Not from the door oh my $%^$$% word Carylanne is standing right next to us. Dad's butt in the air moaning groaning etc etc (not to be too explicit but you have to really picture the scene to understand my sheer mortification right now). She practically tapped him on the shoulder. He jumps off into the bed and we grab for the sheets.
"Go into your room I will be right there"
She sleepily hobbles back to her room. Now I don't even want to face her. What is she going to ask/say. The girls know about sex. In fact due to their precociousness they know a lot. First they asked too much last year when we learned anatomy. Then my neighbor thought having 5 kids in 4 years would be great. That brought up too many questions from the girls.
"MOmmy if Mr Ben can't afford to have more kids why do they have sex to make one?"
(ok I had todl them that people have sex when they are married to have a child. They thought after that there is no more reason to have sex. NOw I am backed into a corner. truth or make up a stork story quick. I go for truth.
"Married couples have sex because it is a special gift from God. Sometimes that gift does produce a baby and that is one of the resons why God made this a special time etc) "
So she comes out with
"well you and dad aren't having any more kids"
"Well yes honey but..." Then the light pops on
"oh gross you and daddy still have sex!!!"
"It's not gross and most married couples have sex at least some of the time.
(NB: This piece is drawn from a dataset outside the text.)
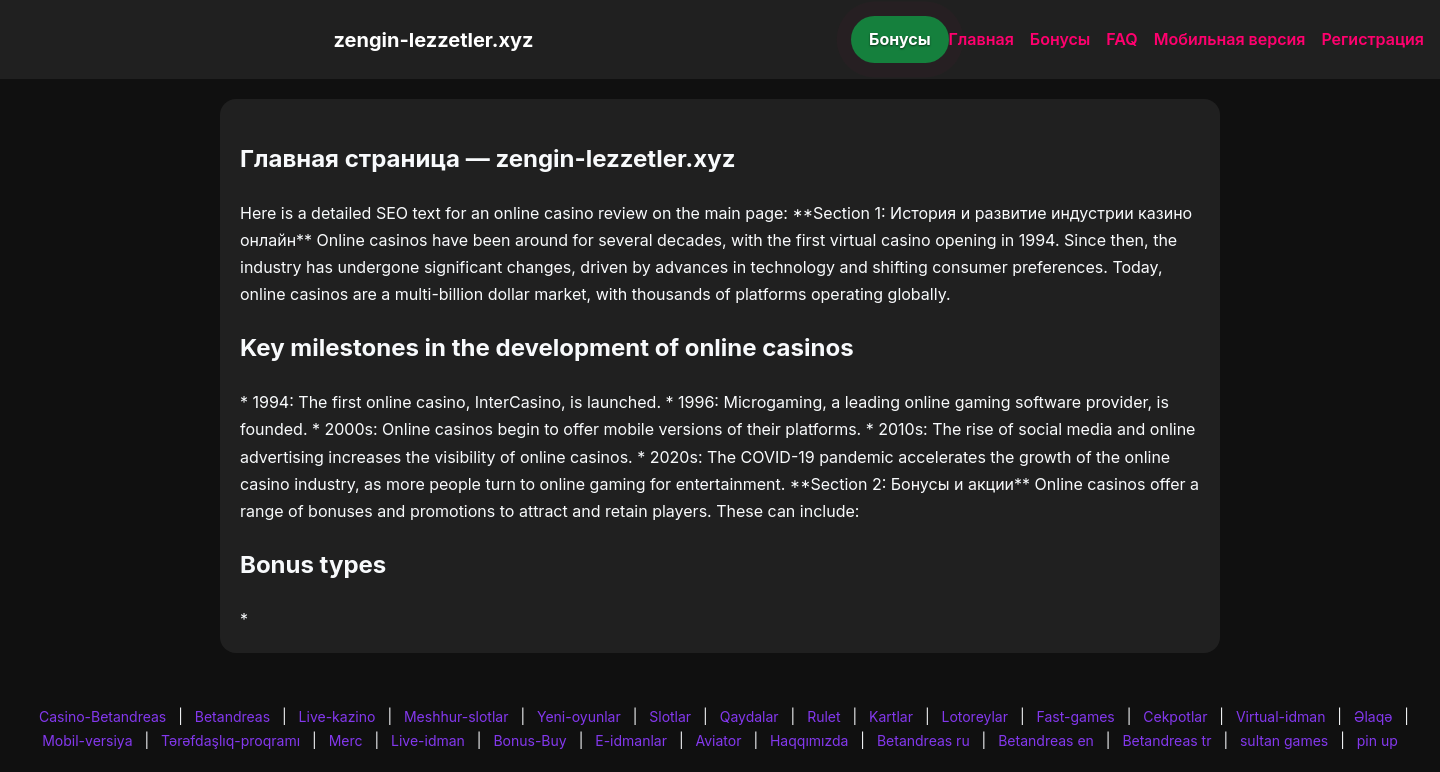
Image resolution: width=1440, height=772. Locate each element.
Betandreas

But its a private matter that we don't discuss or ask about."
Another light pops on
"Grandma and Grandpa too!!"
Mortifiction speads over her and her sister's faces. That night when dave comes home from work Christianne, my forever ballbuster goes up to him and says,
"I know your little secret" then she runs down the hall giggling. Dave wanted to eat by himself because he felt he was being stared at all night.
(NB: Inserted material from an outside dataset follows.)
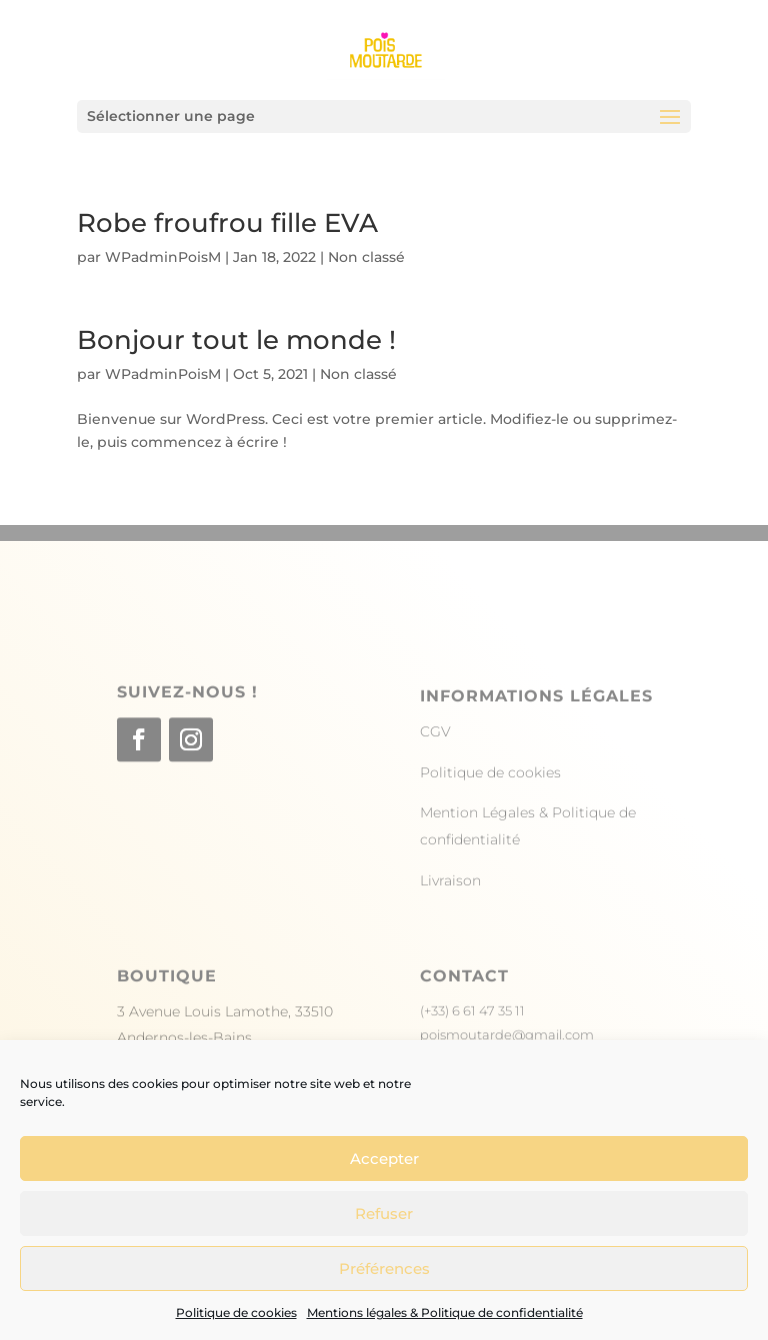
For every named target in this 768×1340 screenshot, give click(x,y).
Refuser (384, 1213)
So now we are faced with totally being caught. I am dying at haviong to answer questions etc. First i ask Dave the obvious question 'Why didn't you lock the door????" I go into her room. Tell her it is rude to barge into our room. I tell her to hug Ruby and go to sleep. She is out in 3 minutes. Was she sleep walking??? Will she remember what she saw??? Jump to this morning. No mention of anything. No remarks from little sister which would tell me she does remember and just told Christi. Christianne would not have resisted saying something. Tonight she can't sleep again. Only this time i am typing. This time I tell her not again like barging in last night.
"mom I'm sorry I must have been confused. All I remember is standing next to you adn having you tell me to go back to bed"
Oh my God she is so traumatized she's going to end up on Dr. Phil someday!!!!! I am buying a lock for the door this weekend and a cow bell for theirs!!!
What a week. I need a good drink. Only don't tell my girls I could go for a "sex on the beach"!!!!